There are many potato salad recipes out there, but none compares with my Mother-in-Law, Sally’s, version. There’s just something about the combination of sweet peas and carrots that balances the potatoes very well. She was a wonderful cook and infused everything she made with lots of love, and you could really taste it. She taught me to cook when I was just a teenager and could barely boil water to make tea, for which I am eternally grateful.
2 or 3 lbs small red potatoes, skins left on if desired. (I was planning on leaving the skins on but then realized they were a bit green underneath so I peeled them)
salt and pepper to taste
drizzle of olive oil
3/4 cup frozen peas
3 thin carrots, diced
3 stalks celery, diced
3 green onions, finely diced
3 pickles, diced
3 hard boiled eggs, diced
3/4 cup mayonnaise
1 Tablespoon dijon mustard
Quarter the peeled or unpeeled small red potatoes and place into a 2 quart glass casserole Cover and microwave on high for 5-10 minutes until potatoes are easily pierced.
Meanwhile dice the carrots, celery, green onions and pickles.

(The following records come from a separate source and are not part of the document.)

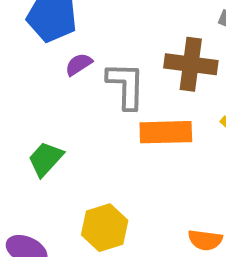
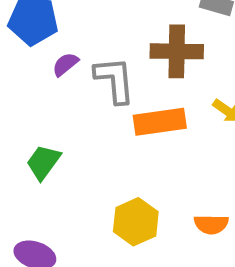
yellow hexagon: (105, 228) -> (136, 222), moved

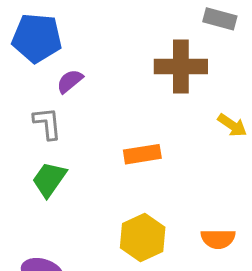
gray L-shape: (115, 80) -> (47, 123), moved, size x0.7
orange rectangle: (160, 122) -> (142, 154), moved, size x0.7

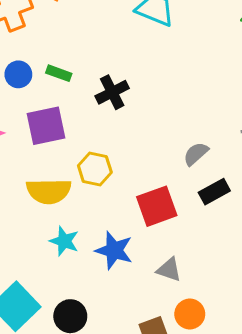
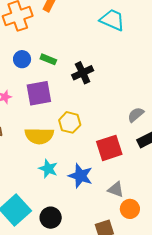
orange circle: (190, 314) -> (130, 209), moved

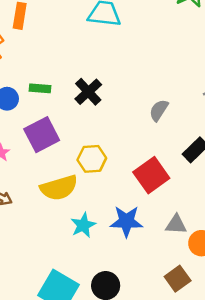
gray semicircle: (136, 115) -> (159, 110), moved
cyan star: (48, 169) -> (83, 225), turned -30

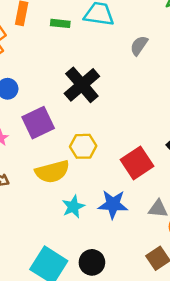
green rectangle: (40, 88) -> (60, 23), moved
black cross: (88, 92) -> (82, 85), size x1.4
gray semicircle: (159, 110) -> (139, 46), moved

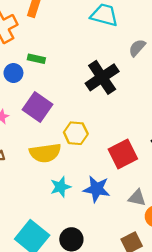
green rectangle: (60, 23) -> (36, 59), moved
black cross: (82, 85) -> (102, 77), moved
purple square: (38, 123) -> (38, 107), turned -36

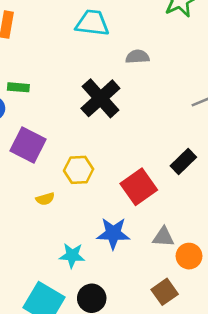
gray semicircle: (137, 48) -> (137, 57), turned 54
yellow semicircle: (45, 153) -> (45, 199), size x0.5
cyan star: (61, 187) -> (72, 255), moved, turned 30

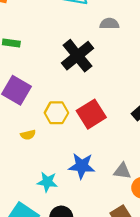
red square: (139, 187) -> (91, 114), moved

When potatoes are done, put them in a large mixing bowl, sprinkle them with 1/2 teaspoon of kosher salt and several grinds of freshly ground black pepper. Drizzle with olive oil.
Place the diced carrots into the same casserole dish and microwave for just 2 minutes, to blanch them. They should be crisp-tender.
Add the frozen peas to the potatoes in the mixing bowl, then all the other vegetables and eggs. Mix to combine.
Add in the mayonnaise and mustard, folding in gently. Taste and adjust salt and pepper seasoning.
Pour into a serving dish and refrigerate until cold. Keep refrigerated at all times until ready to serve.